There are 36 museums in Krakow including separate branches of the National Museum in Krakow and the City of Krakow Historical Museum. Krakow National Museum with its ten branches and two libraries is Poland’s biggest. Most interesting museums in Krakow are The Czartoryskis Museum (Muzeum Ksiazat Czartoryskis), Royal Castle (Zamek Krolewski), Schindler's Factory, Bishop Ciolek Palace (Palac Biskupa Ciolka) exhibiting medieval art, Museum of Archeology (Muzeum Archeologiczne), and Aviation Museum (Muzeum Lotnictwa). 

Entertainment in Krakow.  

Concerts of classical music, jazz, and pop take place every day in Krakow and especially on weekends there is wide choice of them. The city’s is famed in Poland for its energetic nightlife, courtesy of hundreds of nightclubs. Krakow’s seven repertory theaters as well as a plethora of independent companies stage plays in Polish. Krakow Opera Company performs two or three times a week except for the summer break from early July to late September. Ballet and other dance shows usually take place once a week or even less frequently.

See calendar of concerts and other events in Krakow.

Food in Krakow. 

The city can boast several hundred restaurants and over thousand other eateries from fast food joints to sushi bars. Good restaurants in Krakow are concentrated in the Old Town historic center, also nearby Kazimierz district. Most restaurant menus reflect international diet adapted to the country’s culinary tradition. Otherwise, despite deep inroads of foreign cuisines, Polish-style cooking prevails.

History of Krakow.

The oldest man-made artifacts excavated in Krakow date from early Stone Age, namely the Paleolithic period, some 200,000 years ago. Archeological evidence from ensuing ages proves that the place has been a major regional center since the Neolithic period 6,000 BC. Circa 990 Krakow, then already a thriving city, was incorporated into the emerging Polish state. In 1038 Krakow became the capital of Poland. In 1257 Prince Boleslav the Shy endowed the city with self-government and vital commercial privileges. Krakow formally remained the capital city of the Kingdom of Poland till the turn of the 18th century, but in fact the political center had moved to Warsaw in 1611. In years 1815 to 1846 Krakow constituted, together with its environs, an independent statelet called Krakow Republic, subsequently annexed to the Austrian Empire. By the end of the 19th century Krakow became the center of the Polish national awakening and in 1918 it was Poland’s first city that regained independence from foreign rule. 

View of Krakow's Old Town in the 16th c.
View of Krakow published in 1617. The Old Town's skyline changed little since then.

It’s Krakow, Poland. Forget Cracow, Krackow, Crakow, Krakov and the like.

The original Polish spelling of the name of the city is Kraków, pronounced ‘krakoof’.

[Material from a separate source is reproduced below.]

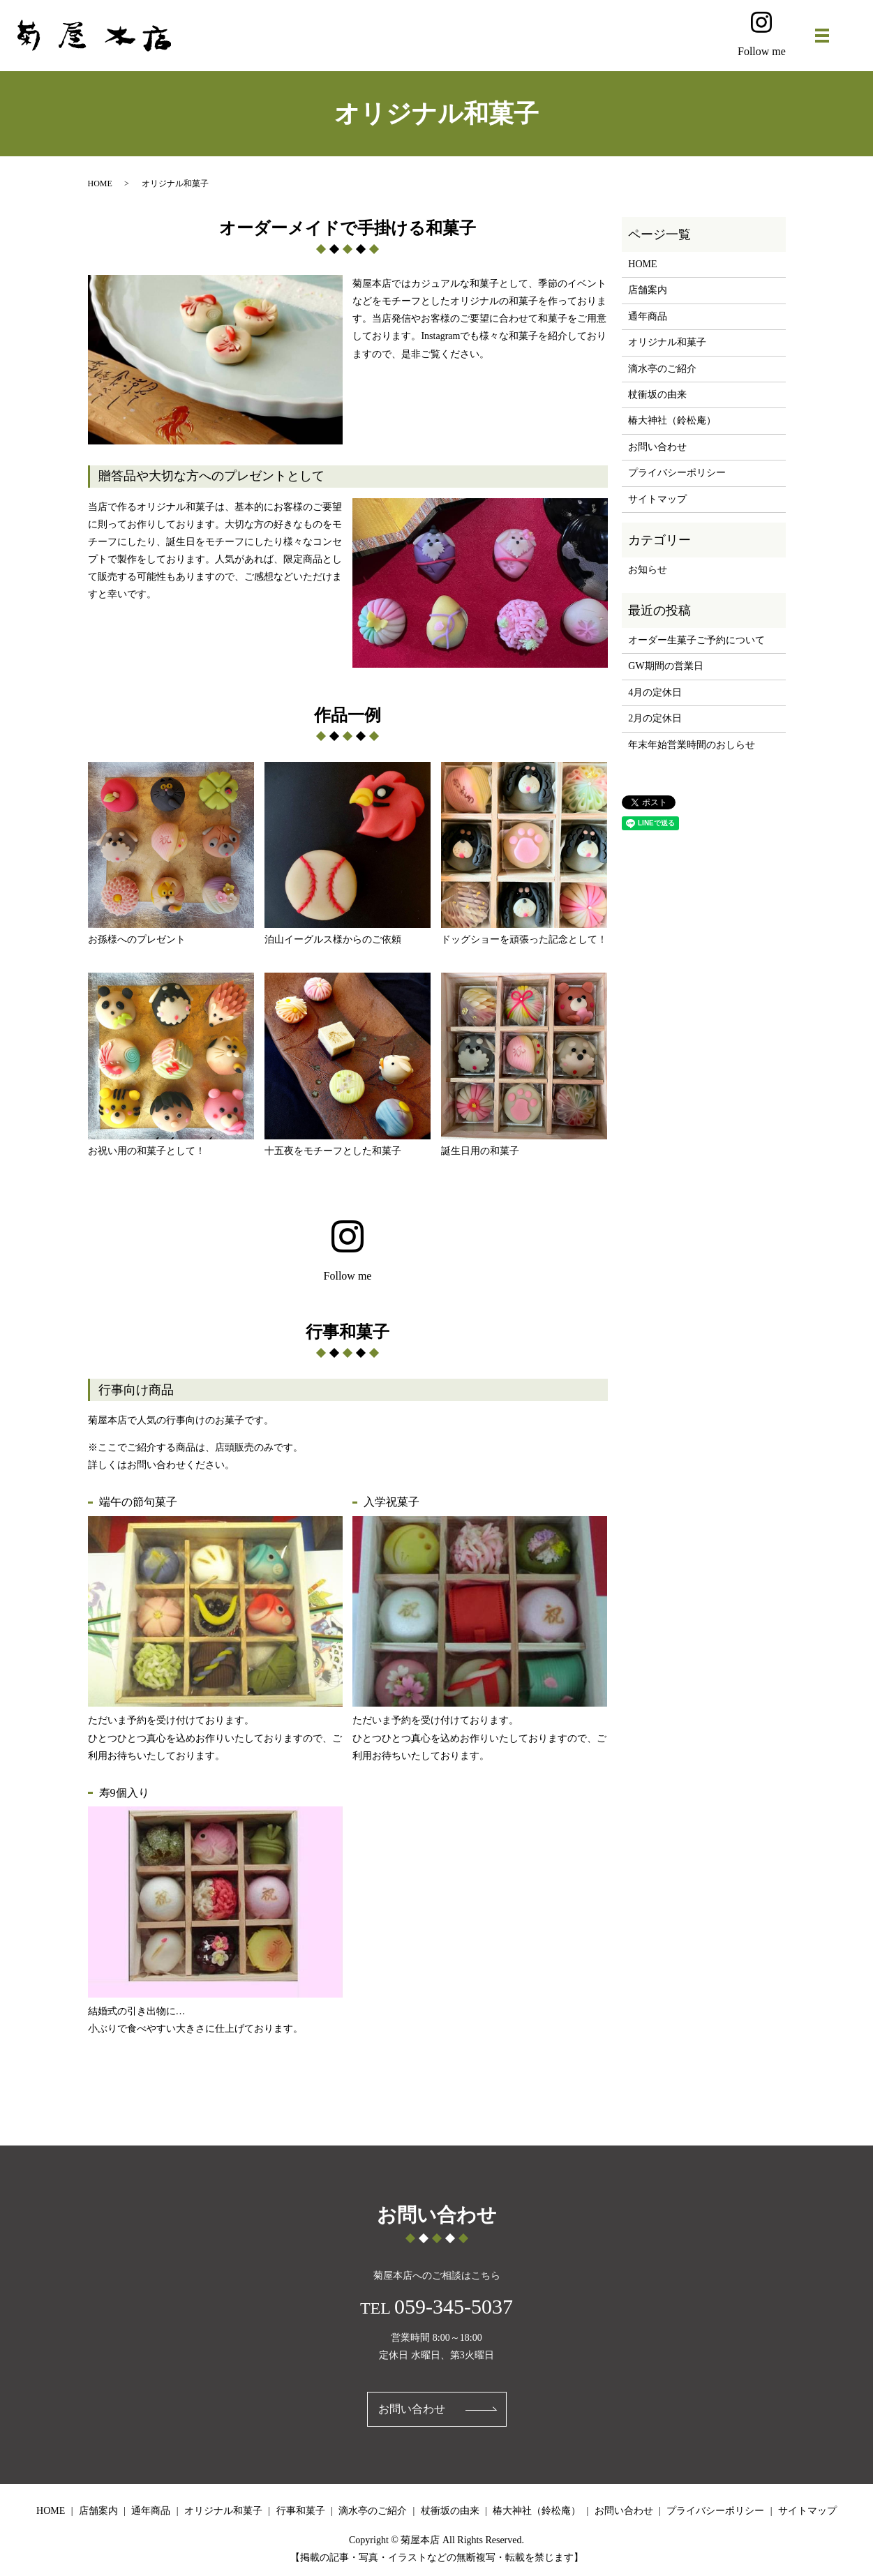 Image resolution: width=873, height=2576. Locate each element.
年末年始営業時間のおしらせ (691, 745)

Standard English spelling is Krakow even if the dated version ‘Cracow’ – tainted by the borrowing from the French who call the city ‘Cracovie’ – happens to some speakers of English, including natives of Krakow. Other forms such as Krackow, Crakow, Cracov, and Krakov are patently incorrect.

Actual origin of the name ‘Kraków’ is lost in the mists of proto-history. Its form suggest a ‘the place of Krak’, i.e. a town founded or owned by some Krak, so “Krakow” may translate as “Krak’s”. It gave rise to the legend of good Prince Krak who had ruled over Poland from Krakow.

The first appearance of the name of Krakow in writing dates back to year 996 when the city was mentioned in Arab transliteration in a report of Ibrahim ibn Jacob, a Moor trader who traveled to the Eastern Europe.